Paper Review Predicting query performance This a great paper since it introduced a new concept named clarity score which can measure the similarity between query model and collection model. It helps us to view query difficulty from a new perspective: the weakness of query terms' ability to distinguish documents may lead query difficulty. what makes a query difficult, by David Camel This is a good development of the previous paper. It expands the concept of clarity score to a higher level concept of “distance model”. Distance does not only apply to query & collection, but also apply to query & relevant documents, relevant documents & collection, etc. What is more, the paper adopt more reasonable function: Jensen-Shannon divergence (JSD).

Paper Review learning to estimate query difficulty The paper offers a new view that sub-query coverage may also affect query difficulty a lot. To support such view, the authors provide two complex machine learning method: histogram and modified decision tree. The result shows that difficult query is likely to be dominated by a single sub-query.

Some Ideas A straight forward idea from David's paper is that we can do query deletion to maximum the distance between query and collection. The idea is not hard to implement. But I am wondering how much improvement we can get through this way.

Some Ideas An advanced idea is to connect it with retrieval cost. As we see, the traditional cost for retrieval is as following: n*(complexity of function*DF(i)) Thus computing cost is easy to be precomputed. It is also interesting to consider deleting low IDF and low clarity terms. It will greatly reduce the computing cost while decrease or even increase the retrieval performance.
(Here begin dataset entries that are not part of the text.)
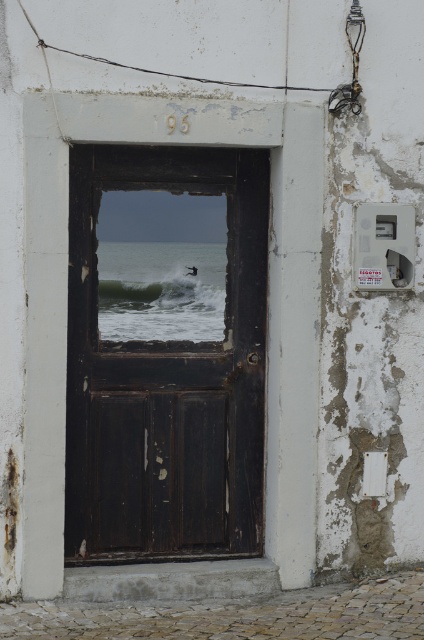 You are standing in front of a building and see the dark wood door at center and the green frothy wave at center. Which object is located higher up?

The green frothy wave at center is higher up because the dark wood door at center is positioned under it.

You are standing in front of the white building and looking at the door. There are two points marked on the wall. One is at coordinate point (256, 456) and the other is at point (195, 285). Which point is closer to your eyes?

Point (195, 285) is closer to your eyes because it is less further away than point (256, 456). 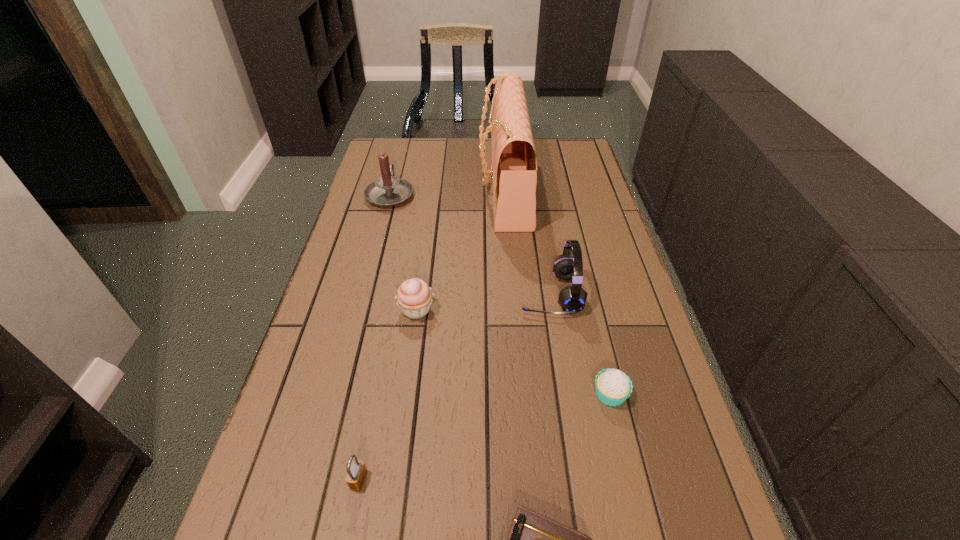 Find the location of a particular element. This screenshot has height=540, width=960. vacant area situated 0.200m on the front-facing side of the handbag is located at coordinates click(x=420, y=188).

Identify the location of vacant space situated 0.130m on the side of the candle with the handle loop. The width and height of the screenshot is (960, 540). (398, 161).

Where is `free space located 0.260m on the side of the candle with the handle loop`? Image resolution: width=960 pixels, height=540 pixels. free space located 0.260m on the side of the candle with the handle loop is located at coordinates (403, 144).

In order to click on free space located 0.090m on the side of the candle with the handle loop in this screenshot , I will do `click(397, 166)`.

Where is `free space located on the ear cushions of the headset`? This screenshot has height=540, width=960. free space located on the ear cushions of the headset is located at coordinates pos(449,294).

Where is `free spot located on the ear cushions of the headset`? The image size is (960, 540). free spot located on the ear cushions of the headset is located at coordinates (410, 294).

In order to click on vacant space situated on the ear cushions of the headset in this screenshot , I will do `click(363, 294)`.

At what (x,y) coordinates should I click in order to perform the action: click on free region located on the left of the taller cupcake. Please return your answer as a coordinate pair (x, y). This screenshot has height=540, width=960. Looking at the image, I should click on pyautogui.click(x=352, y=309).

The width and height of the screenshot is (960, 540). I want to click on vacant space located on the left of the nearer cupcake, so click(458, 394).

You are a GUI agent. You are given a task and a screenshot of the screen. Output one action in this format:
    pyautogui.click(x=<x>, y=<y>)
    Task: Click on the free region located on the right of the padlock
    The width and height of the screenshot is (960, 540).
    Given the screenshot: What is the action you would take?
    pyautogui.click(x=583, y=480)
Some Ideas It is also interesting to discuss term proximity and query expansion here. In my opinion, term proximity and external query term expansion may help to improve query clarity. The cost of term proximity is about additional: n*(n-1)/2*(DF1+DF2+averageTF1*averageTF2*comDoc) The cost of external query term expansion is about additional: n*(complexity of function*DF(i))+k*averageDoclength+N*(complexity of function*DF(i)) where n is the number of query terms, k is the number of top documents for expansion and N is number of terms expansed. It will be interesting to discuss how many clarity could term proximity and external query term expansion can add.